Mismatch Repair and Microsatellite Instability Testing for Immune Checkpoint Inhibitor Therapy


Angela N. Bartley, From the Department of Pathology, St. Joseph Mercy Hospital, Ann Arbor, Michigan (Bartley).
Anne M. Mills, The Department of Pathology, University of Virginia, Charlottesville (Mills).
Eric Konnick, The Department of Laboratory Medicine and Pathology, University of Washington, Seattle (Konnick).
Michael Overman, The Department of Gastrointestinal Medical Oncology, University of Texas MD Anderson Cancer Center, Houston (Overman).
Christina B. Ventura, Surveys (Ventura, Colasacco), College of American Pathologists, Northfield, Illinois.
Lesley Souter, Methodology Consultant, Smithville, Ontario, Canada (Souter).
Carol Colasacco, Surveys (Ventura, Colasacco), College of American Pathologists, Northfield, Illinois.
Zsofia K. Stadler, The Department of Medicine, Memorial Sloan Kettering Cancer Center, New York, New York (Stadler).
Sarah Kerr, Hospital Pathology Associates, PA, Minneapolis, Minnesota (Kerr).
Brooke E. Howitt, The Department of Pathology, Stanford University, Stanford, California (Howitt).
Heather Hampel, The Department of Internal Medicine, The Ohio State University, Columbus (Hampel).
Sarah F. Adams, The Department of Obstetrics & Gynecology, University of New Mexico, Albuquerque (Adams).
Wenora Johnson, Fight Colorectal Cancer, Springfield, Missouri (Johnson).
Cristina Magi-Galluzzi, The Department of Pathology, University of Alabama at Birmingham, Birmingham (Magi-Galluzzi).
Antonia R. Sepulveda, Department of Pathology, George Washington University, Washington, District of Columbia (Sepulveda).
Russell R. Broaddus, The Department of Pathology & Laboratory Medicine, University of North Carolina School of Medicine, Chapel Hill (Broaddus).

Document Type

Journal Article

Publication Date



Archives of pathology & laboratory medicine




CONTEXT.—: The US Food and Drug Administration (FDA) approved immune checkpoint inhibitor therapy for patients with advanced solid tumors that have DNA mismatch repair defects or high levels of microsatellite instability; however, the FDA provided no guidance on which specific clinical assays should be used to determine mismatch repair status.
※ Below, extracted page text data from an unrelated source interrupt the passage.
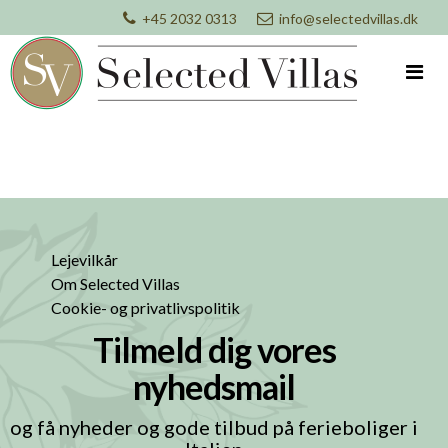
+45 2032 0313
info@selectedvillas.dk
Lejevilkår
Om Selected Villas
Cookie- og privatlivspolitik
Tilmeld dig vores
nyhedsmail
og få nyheder og gode tilbud på ferieboliger i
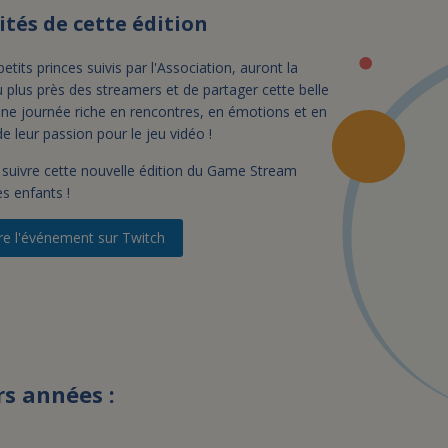
tés de cette édition
tits princes suivis par l'Association, auront la
 plus près des streamers et de partager cette belle
ne journée riche en rencontres, en émotions et en
 leur passion pour le jeu vidéo !
 suivre cette nouvelle édition du Game Stream
s enfants !
re l'événement sur Twitch
rs années :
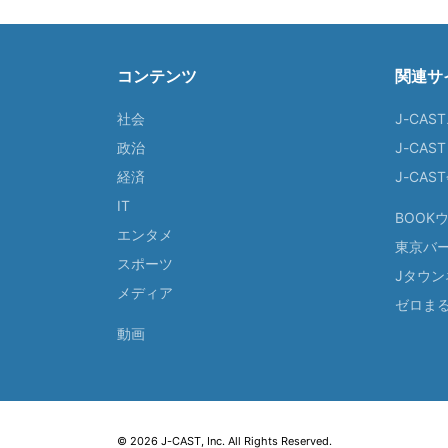
コンテンツ
関連サ
社会
J-CAS
政治
J-CAS
経済
J-CA
IT
BOOK
エンタメ
東京バ
スポーツ
Jタウン
メディア
ゼロま
動画
© 2026 J-CAST, Inc. All Rights Reserved.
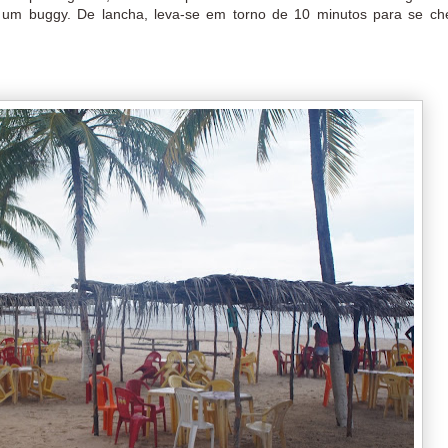
e um buggy. De lancha, leva-se em torno de 10 minutos para se ch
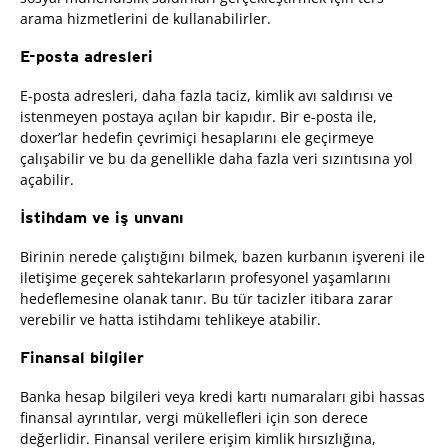
arama hizmetlerini de kullanabilirler.
E-posta adresleri
E-posta adresleri, daha fazla taciz, kimlik avı saldırısı ve
istenmeyen postaya açılan bir kapıdır. Bir e-posta ile,
doxer’lar hedefin çevrimiçi hesaplarını ele geçirmeye
çalışabilir ve bu da genellikle daha fazla veri sızıntısına yol
açabilir.
İstihdam ve iş unvanı
Birinin nerede çalıştığını bilmek, bazen kurbanın işvereni ile
iletişime geçerek sahtekarların profesyonel yaşamlarını
hedeflemesine olanak tanır. Bu tür tacizler itibara zarar
verebilir ve hatta istihdamı tehlikeye atabilir.
Finansal bilgiler
Banka hesap bilgileri veya kredi kartı numaraları gibi hassas
finansal ayrıntılar, vergi mükellefleri için son derece
değerlidir. Finansal verilere erişim kimlik hırsızlığına,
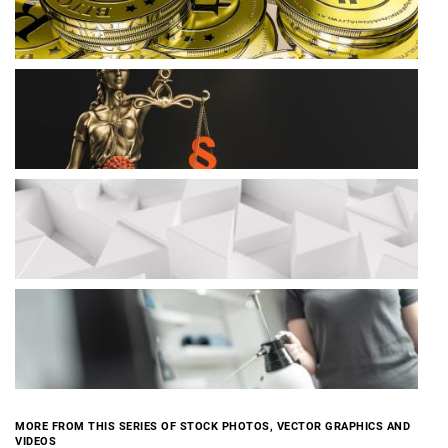
MORE FROM THIS SERIES OF STOCK PHOTOS, VECTOR GRAPHICS AND
VIDEOS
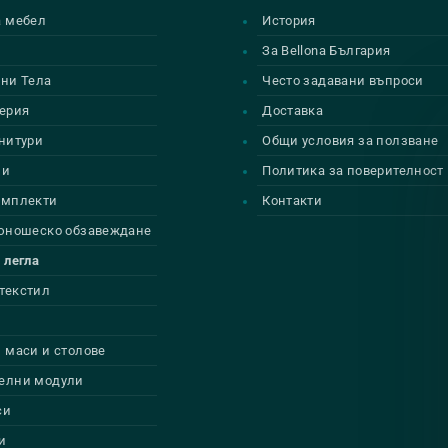
а мебел
История
и
За Bellona България
ни Тела
Често задавани въпроси
ерия
Доставка
нитури
Общи условия за ползване
ии
Политика за поверителност
омплекти
Контакти
 юношеско обзавеждане
 легла
текстил
 маси и столове
елни модули
си
и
OBJECTIVE.—: To develop an evidence-based guideline to identify the optimal clinical laboratory test to identify defects in DNA mismatch repair in patients with solid tumor malignancies who are being considered for immune checkpoint inhibitor therapy. DESIGN.—: The College of American Pathologists convened an expert panel to perform a systematic review of the literature and develop recommendations. Using the National Academy of Medicine-endorsed Grading of Recommendations Assessment, Development and Evaluation approach, the recommendations were derived from available evidence, strength of that evidence, open comment feedback, and expert panel consensus. Mismatch repair immunohistochemistry, microsatellite instability derived from both polymerase chain reaction and next-generation sequencing, and tumor mutation burden derived from large panel next-generation sequencing were within scope. RESULTS.—: Six recommendations and 3 good practice statements were developed. More evidence and evidence of higher quality were identified for colorectal cancer and other cancers of the gastrointestinal (GI) tract than for cancers arising outside the GI tract. CONCLUSIONS.—: An optimal assay depends on cancer type. For most cancer types outside of the GI tract and the endometrium, there was insufficient published evidence to recommend a specific clinical assay. Absent published evidence, immunohistochemistry is an acceptable approach readily available in most clinical laboratories.